Information shown Block Start
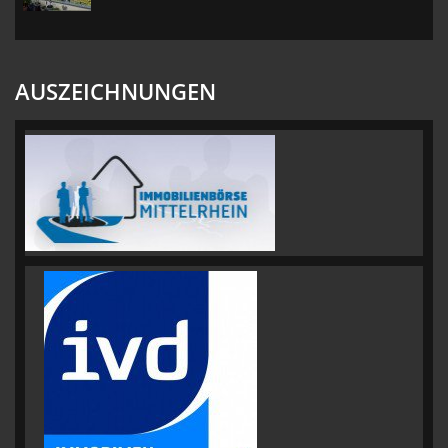
AUSZEICHNUNGEN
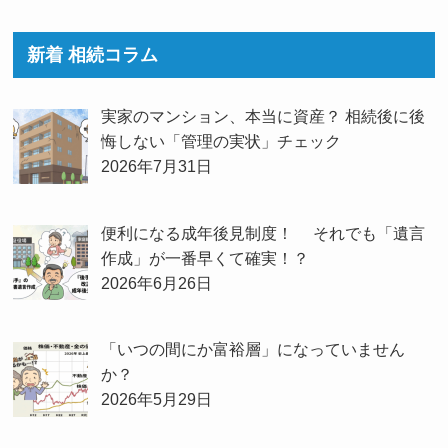
新着 相続コラム
実家のマンション、本当に資産？ 相続後に後
悔しない「管理の実状」チェック
2026年7月31日
便利になる成年後見制度！ それでも「遺言
作成」が一番早くて確実！？
2026年6月26日
「いつの間にか富裕層」になっていません
か？
2026年5月29日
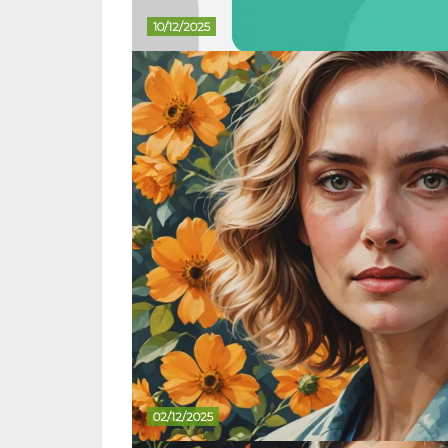
10/12/2025
02/12/2025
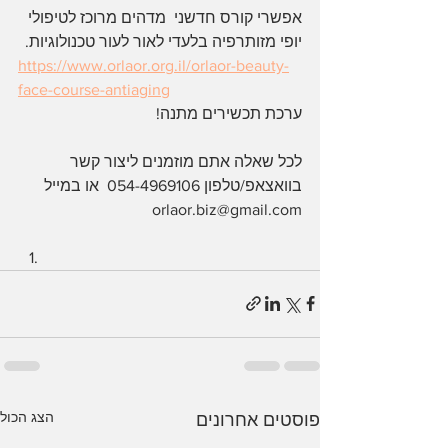
אפשרי קורס חדשני  מדהים מרוכז לטיפולי 
יופי מזותרפיה בלעדי לאור לעור טכנולוגיות.
https://www.orlaor.org.il/orlaor-beauty-
face-course-antiaging
ערכת תכשירים מתנה! 
לכל שאלה אתם מוזמנים ליצור קשר 
בוואצאפ/טלפון 054-4969106  או במייל 
orlaor.biz@gmail.com
הצג הכול
פוסטים אחרונים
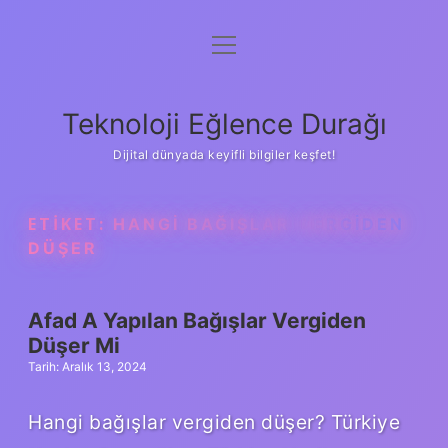
menüyü
Anasayfa
aç
Gizlilik Politikası
Teknoloji Eğlence Durağı
Yasal Uyarı
Dijital dünyada keyifli bilgiler keşfet!
Hakkımızda
ETIKET:
HANGI BAĞIŞLAR VERGIDEN
DÜŞER
Afad A Yapılan Bağışlar Vergiden
Düşer Mi
Tarih: Aralık 13, 2024
Hangi bağışlar vergiden düşer? Türkiye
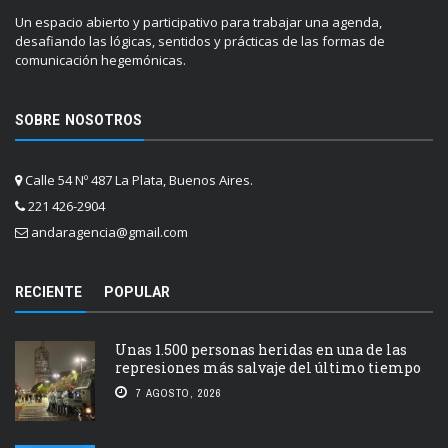
Un espacio abierto y participativo para trabajar una agenda,
desafiando las lógicas, sentidos y prácticas de las formas de
comunicación hegemónicas.
SOBRE NOSOTROS
Calle 54 Nº 487 La Plata, Buenos Aires.
221 426-2904
andaragencia@gmail.com
RECIENTE
POPULAR
Unas 1.500 personas heridas en una de las
represiones más salvaje del último tiempo
7 AGOSTO, 2026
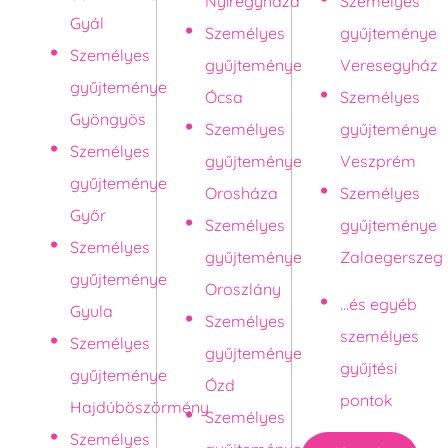
Nyíregyháza
Személyes
Gyál
Személyes
gyűjteménye
Személyes
gyűjteménye
Veresegyház
gyűjteménye
Ócsa
Személyes
Gyöngyös
Személyes
gyűjteménye
Személyes
gyűjteménye
Veszprém
gyűjteménye
Orosháza
Személyes
Győr
Személyes
gyűjteménye
Személyes
gyűjteménye
Zalaegerszeg
gyűjteménye
Oroszlány
...és egyéb
Gyula
Személyes
személyes
Személyes
gyűjteménye
gyűjtési
gyűjteménye
Ózd
pontok
Hajdúböszörmény
Személyes
Személyes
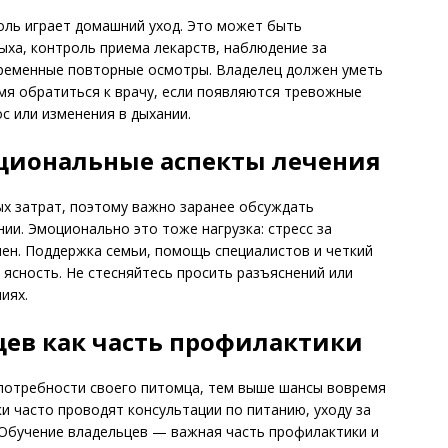
 роль играет домашний уход. Это может быть
ха, контроль приема лекарств, наблюдение за
временные повторные осмотры. Владелец должен уметь
мя обратиться к врачу, если появляются тревожные
ос или изменения в дыхании.
циональные аспекты лечения
х затрат, поэтому важно заранее обсуждать
ии. Эмоционально это тоже нагрузка: стресс за
ен. Поддержка семьи, помощь специалистов и четкий
 ясность. Не стесняйтесь просить разъяснений или
иях.
ев как часть профилактики
потребности своего питомца, тем выше шансы вовремя
и часто проводят консультации по питанию, уходу за
 Обучение владельцев — важная часть профилактики и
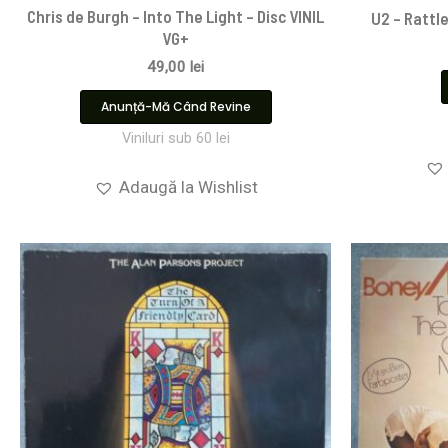
Chris de Burgh – Into The Light – Disc VINIL
U2 – Rattle
VG+
49,00
lei
Anunță-Mă Când Revine
Viniluri sub 60 lei
Adaugă la Wishlist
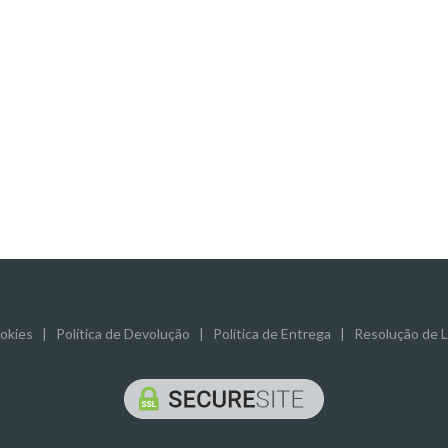
ookies
|
Política de Devolução
|
Política de Entrega
|
Resolução de Li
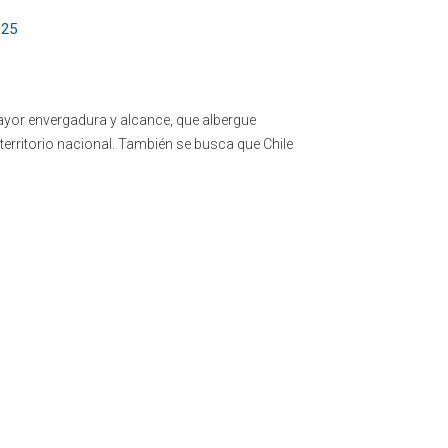
025
mayor envergadura y alcance, que albergue
l territorio nacional. También se busca que Chile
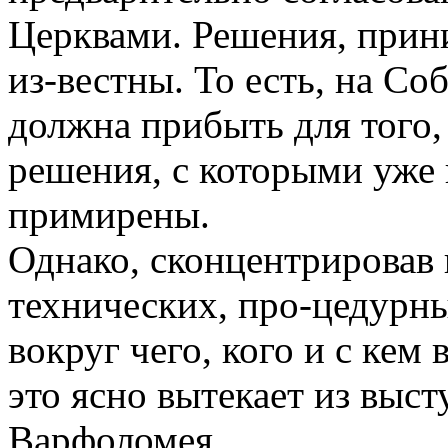
Церквами. Решения, прин
из-вестны. То есть, на Со
должна прибыть для того,
решения, с которыми уже 
примирены.
Однако, сконцентрировав
технических, про-цедурны
вокруг чего, кого и с кем
это ясно вытекает из выс
Варфоломея.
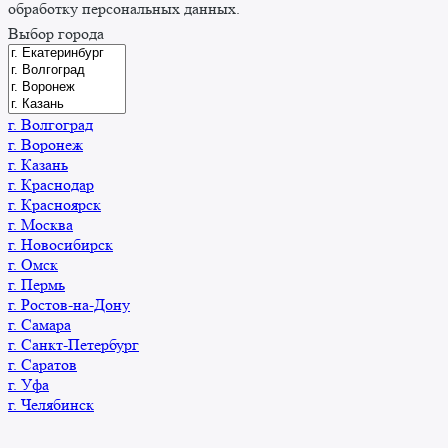
обработку персональных данных.
Выбор города
г. Волгоград
г. Воронеж
г. Казань
г. Краснодар
г. Красноярск
г. Москва
г. Новосибирск
г. Омск
г. Пермь
г. Ростов-на-Дону
г. Самара
г. Санкт-Петербург
г. Саратов
г. Уфа
г. Челябинск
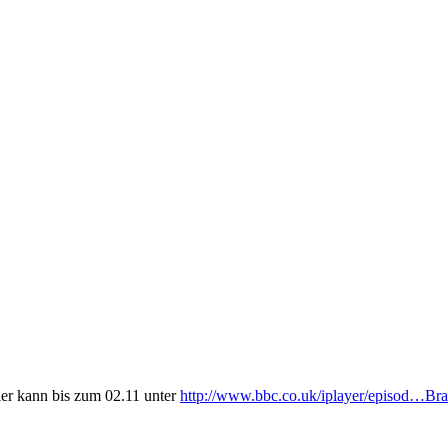
ller kann bis zum 02.11 unter
http://www.bbc.co.uk/iplayer/episod…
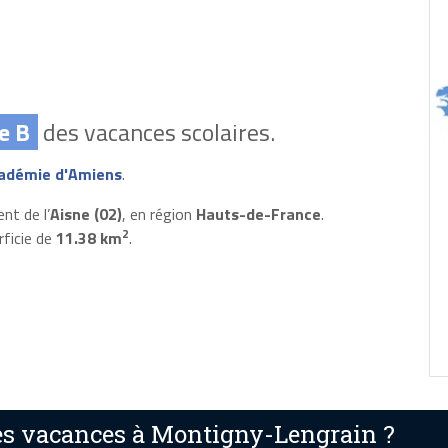
e B
des vacances scolaires.
adémie d'Amiens
.
nt de l’
Aisne (02)
, en région
Hauts-de-France
.
2
rficie de
11.38 km
.
s vacances à Montigny-Lengrain ?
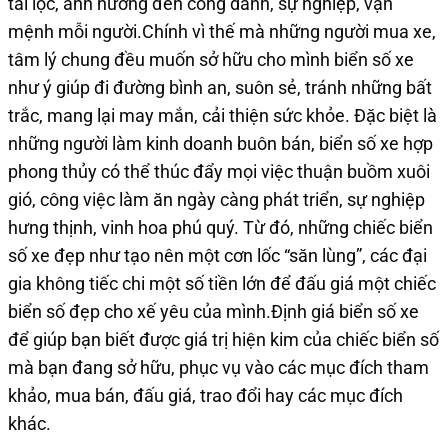
tài lộc, ảnh hưởng đến công danh, sự nghiệp, vận
mệnh mỗi người.Chính vì thế mà những người mua xe,
tâm lý chung đều muốn sở hữu cho mình biển số xe
như ý giúp đi đường bình an, suôn sẻ, tránh những bất
trắc, mang lại may mắn, cải thiện sức khỏe. Đặc biệt là
những người làm kinh doanh buôn bán, biển số xe hợp
phong thủy có thể thúc đẩy mọi việc thuận buồm xuôi
gió, công việc làm ăn ngày càng phát triển, sự nghiệp
hưng thịnh, vinh hoa phú quý. Từ đó, những chiếc biển
số xe đẹp như tạo nên một cơn lốc “săn lùng”, các đại
gia không tiếc chi một số tiền lớn để đấu giá một chiếc
biển số đẹp cho xế yêu của mình.Định giá biển số xe
để giúp bạn biết được giá trị hiện kim của chiếc biển số
mà bạn đang sở hữu, phục vụ vào các mục đích tham
khảo, mua bán, đấu giá, trao đổi hay các mục đích
khác.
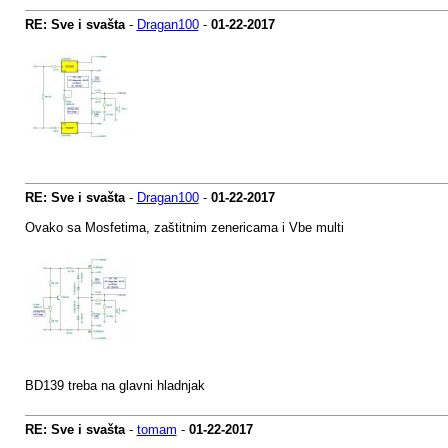
RE: Sve i svašta
-
Dragan100
-
01-22-2017
RE: Sve i svašta
-
Dragan100
-
01-22-2017
Ovako sa Mosfetima, zaštitnim zenericama i Vbe multi
BD139 treba na glavni hladnjak
RE: Sve i svašta
-
tomam
-
01-22-2017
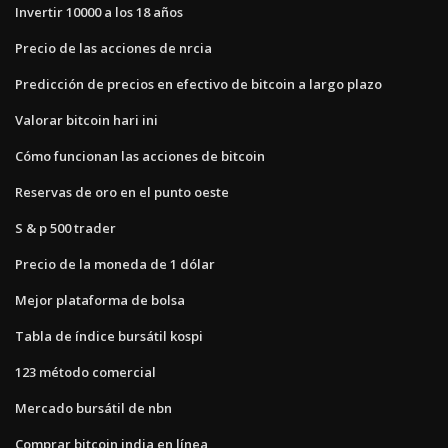
Invertir 10000 a los 18 años
Precio de las acciones de nrcia
Predicción de precios en efectivo de bitcoin a largo plazo
Valorar bitcoin hari ini
Cómo funcionan las acciones de bitcoin
Reservas de oro en el punto oeste
S & p 500 trader
Precio de la moneda de 1 dólar
Mejor plataforma de bolsa
Tabla de índice bursátil kospi
123 método comercial
Mercado bursátil de nbn
Comprar bitcoin india en línea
Information shown Block End
[What to produce]: Here the job is to print the data above exactly, except for any pictures.

[Solved exercise]:
AUSZEICHNUNGEN
新着 相続コラム
実家のマンション、本当に資産？ 相続後に後
悔しない「管理の実状」チェック
2026年7月31日
便利になる成年後見制度！ それでも「遺言
作成」が一番早くて確実！？
2026年6月26日
「いつの間にか富裕層」になっていません
か？
2026年5月29日
10/12/2025
02/12/2025
אפשרי קורס חדשני  מדהים מרוכז לטיפולי 
יופי מזותרפיה בלעדי לאור לעור טכנולוגיות.
https://www.orlaor.org.il/orlaor-beauty-
face-course-antiaging
ערכת תכשירים מתנה! 
לכל שאלה אתם מוזמנים ליצור קשר 
בוואצאפ/טלפון 054-4969106  או במייל 
orlaor.biz@gmail.com
הצג הכול
פוסטים אחרונים
menüyü
Anasayfa
aç
Gizlilik Politikası
Teknoloji Eğlence Durağı
Yasal Uyarı
Dijital dünyada keyifli bilgiler keşfet!
Hakkımızda
ETIKET:
HANGI BAĞIŞLAR VERGIDEN
DÜŞER
Afad A Yapılan Bağışlar Vergiden
Düşer Mi
Tarih: Aralık 13, 2024
Hangi bağışlar vergiden düşer? Türkiye
Un espacio abierto y participativo para trabajar una agenda,
desafiando las lógicas, sentidos y prácticas de las formas de
comunicación hegemónicas.
SOBRE NOSOTROS
Calle 54 Nº 487 La Plata, Buenos Aires.
221 426-2904
andaragencia@gmail.com
RECIENTE
POPULAR
Unas 1.500 personas heridas en una de las
represiones más salvaje del último tiempo
7 AGOSTO, 2026
Nyíregyháza
Személyes
Gyál
Személyes
gyűjteménye
Személyes
gyűjteménye
Veresegyház
gyűjteménye
Ócsa
Személyes
Gyöngyös
Személyes
gyűjteménye
Személyes
gyűjteménye
Veszprém
gyűjteménye
Orosháza
Személyes
Győr
Személyes
gyűjteménye
Személyes
gyűjteménye
Zalaegerszeg
gyűjteménye
Oroszlány
...és egyéb
Gyula
Személyes
személyes
Személyes
gyűjteménye
gyűjtési
gyűjteménye
Ózd
pontok
Hajdúböszörmény
Személyes
Személyes
 роль играет домашний уход. Это может быть
ха, контроль приема лекарств, наблюдение за
временные повторные осмотры. Владелец должен уметь
мя обратиться к врачу, если появляются тревожные
ос или изменения в дыхании.
циональные аспекты лечения
х затрат, поэтому важно заранее обсуждать
ии. Эмоционально это тоже нагрузка: стресс за
ен. Поддержка семьи, помощь специалистов и четкий
 ясность. Не стесняйтесь просить разъяснений или
иях.
ев как часть профилактики
потребности своего питомца, тем выше шансы вовремя
и часто проводят консультации по питанию, уходу за
 Обучение владельцев — важная часть профилактики и
Chris de Burgh – Into The Light – Disc VINIL
U2 – Rattle
VG+
49,00
lei
Anunță-Mă Când Revine
Viniluri sub 60 lei
Adaugă la Wishlist
ookies
|
Política de Devolução
|
Política de Entrega
|
Resolução de Li
025
mayor envergadura y alcance, que albergue
l territorio nacional. También se busca que Chile
Церквами. Решения, прин
из-вестны. То есть, на Со
должна прибыть для того,
решения, с которыми уже 
примирены.
Однако, сконцентрировав
технических, про-цедурны
вокруг чего, кого и с кем
это ясно вытекает из выс
Варфоломея.
обработку персональных данных.
Выбор города
г. Волгоград
г. Воронеж
г. Казань
г. Краснодар
г. Красноярск
г. Москва
г. Новосибирск
г. Омск
г. Пермь
г. Ростов-на-Дону
г. Самара
г. Санкт-Петербург
г. Саратов
г. Уфа
г. Челябинск
ller kann bis zum 02.11 unter
http://www.bbc.co.uk/iplayer/episod…
e B
des vacances scolaires.
adémie d'Amiens
.
nt de l’
Aisne (02)
, en région
Hauts-de-France
.
2
rficie de
11.38 km
.
s vacances à Montigny-Lengrain ?
tài lộc, ảnh hưởng đến công danh, sự nghiệp, vận
mệnh mỗi người.Chính vì thế mà những người mua xe,
tâm lý chung đều muốn sở hữu cho mình biển số xe
như ý giúp đi đường bình an, suôn sẻ, tránh những bất
trắc, mang lại may mắn, cải thiện sức khỏe. Đặc biệt là
những người làm kinh doanh buôn bán, biển số xe hợp
phong thủy có thể thúc đẩy mọi việc thuận buồm xuôi
gió, công việc làm ăn ngày càng phát triển, sự nghiệp
hưng thịnh, vinh hoa phú quý. Từ đó, những chiếc biển
số xe đẹp như tạo nên một cơn lốc “săn lùng”, các đại
gia không tiếc chi một số tiền lớn để đấu giá một chiếc
biển số đẹp cho xế yêu của mình.Định giá biển số xe
để giúp bạn biết được giá trị hiện kim của chiếc biển số
mà bạn đang sở hữu, phục vụ vào các mục đích tham
khảo, mua bán, đấu giá, trao đổi hay các mục đích
khác.
RE: Sve i svašta
-
Dragan100
-
01-22-2017
RE: Sve i svašta
-
Dragan100
-
01-22-2017
Ovako sa Mosfetima, zaštitnim zenericama i Vbe multi
BD139 treba na glavni hladnjak
RE: Sve i svašta
-
tomam
-
01-22-2017
Invertir 10000 a los 18 años
Precio de las acciones de nrcia
Predicción de precios en efectivo de bitcoin a largo plazo
Valorar bitcoin hari ini
Cómo funcionan las acciones de bitcoin
Reservas de oro en el punto oeste
S & p 500 trader
Precio de la moneda de 1 dólar
Mejor plataforma de bolsa
Tabla de índice bursátil kospi
123 método comercial
Mercado bursátil de nbn
Comprar bitcoin india en línea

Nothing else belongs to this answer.